12. bölüm

264 22 4
                                    

Hayatımda zifiri karanlık geçmeye başlamıştı.
Bulutlar yok olurken, güneş açığa çıkmıştı.
Aydınlık olmuştu artık. Zifiri karanlık yoktu, simsiyah bulutlar yoktu. Sadece güneş vardı...

Yavuz ile geç saatlere kadar çalışmanın ardından epeyce yorgun bir şekilde eve döndüm.
Mesai yapmıştım ve buna değmişti.

Yavuz dediğini yapmış ve yeni bir bilgisayar temin etmişti. Dosyalarımı yeni bilgisayar kuruyor, ve onları temiz bir şekilde evraklıyordum.
Bu olaydan sonra daha dikkatli olmaya karar vermiştim. Mesela öyle kolay kolay kimseye dosya vermiyordum. Yada yapacağım şeyler hakkında bilgi vermiyordum. Sadece proje görevlileri biliyordu.

Bende bunun için iki dosya haline getirip her ihtimale karşı birini sakladım. Yakın zamanda tehdit eden kişiye ulaşabilmek hedefimdeydi.

Beni kim arayıp rahatsız ediyorsa telefonu ona yedirmek istiyordum.
Hemde yumruk ile vurup midesine girmesini istiyordum.

Dün dosya düzenlemek için uğraşırken, saat epey geçmişti ve ben sevgili kayınbabamın davetine yetişememiştim.

Bunun pek bir önemi yoktu zaten.
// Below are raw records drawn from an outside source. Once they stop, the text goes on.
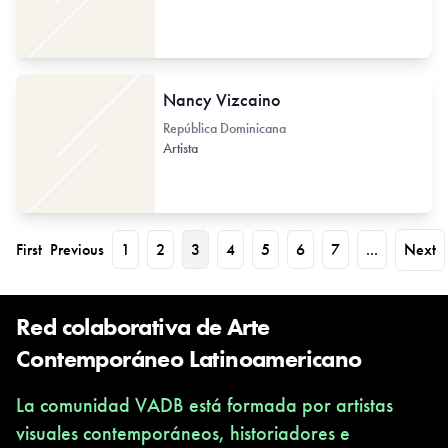
Nancy Vizcaino
República Dominicana
Artista
First
Previous
1
2
3
4
5
6
7
...
Next
Red colaborativa de Arte
Contemporáneo Latinoamericano
La comunidad VADB está formada por artistas
visuales contemporáneos, historiadores e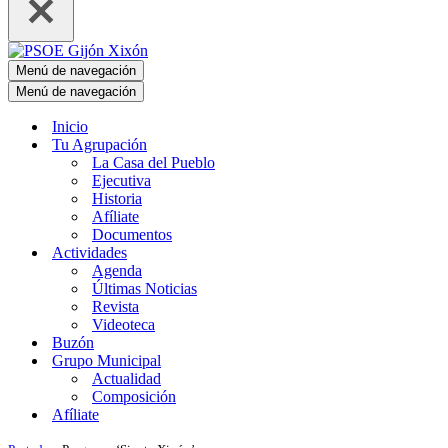
Menú de navegación
Menú de navegación
Inicio
Tu Agrupación
La Casa del Pueblo
Ejecutiva
Historia
Afíliate
Documentos
Actividades
Agenda
Últimas Noticias
Revista
Videoteca
Buzón
Grupo Municipal
Actualidad
Composición
Afíliate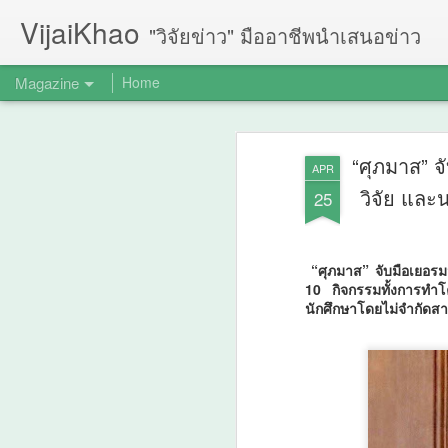
VijaiKhao
"วิจัยข่าว" มืออาชีพนำเสนอข่าว
Magazine
Home
“ศุภมาส” 
APR
วิจัย แล
25
“ศุภมาส” จับมือเยอร
10 กิจกรรมทั้งการทำโค
นักศึกษาโดยไม่จำกัดสา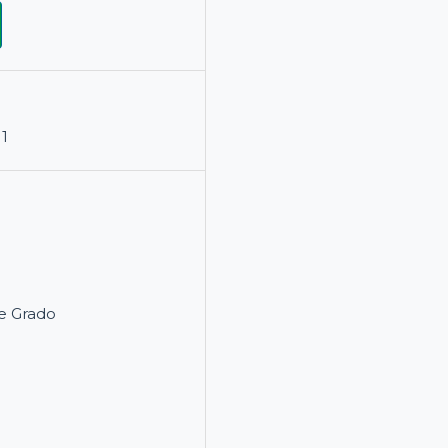
11
e Grado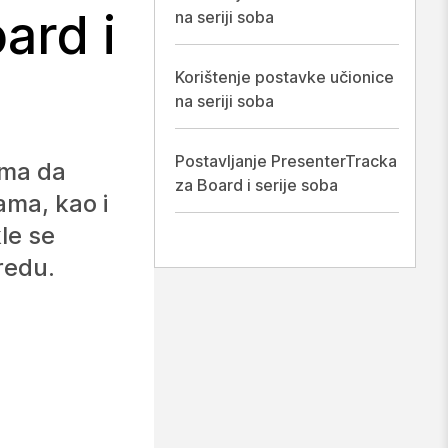
ard i
na seriji soba
Korištenje postavke učionice
na seriji soba
Postavljanje PresenterTracka
ima da
za Board i serije soba
ama, kao i
le se
redu.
Yemeğe her zaman gidebilirdim, fakat dosyalar için kısıtlı bir zamanım vardı.

Geç saatlere kadar çalışmanın bana kattığı avantaj nedir biliyor musunuz sevgili okur?

Pestilim çıkmış gibi yatağıma yatıp tavanı seyrediyordum.

Bir anda başımda beliren ampul ile zıplayarak yataktan kalktım ve telefonumu alıp, İrem annemi aradım.

Telefon kulağımda, bir elim belimde odamda gezerek Annemin telefonu açmasını bekledim.

Telefon kapanmaya yakın açılınca, koca bir nefes bıraktım.

"Alo? Anneciğim? "

"Alo annem, nasılsın? Ne yapıyorsun?"
"Ne yapayım kızım işte, döşek ve yorganları söktüm. Onları temizliyorum. Sen ne yapıyorsun? İyisin demi? Bir şeye ihtiyacın varmı? Nazlı nasıl? O yanında mı?"

"Ah! Anneciğim iyiyim ben. Çok şükür bir şeye ihtiyacım yok. Ben sizi özledim. Bir sesinizi duyayım dedim. Nazlı ile görüşmedim bu hafta. Fazla yoğundum. Bak ne diyeceğim, akşam selvi nine ile bize gelseniz? Hem Nazlı da gelir. "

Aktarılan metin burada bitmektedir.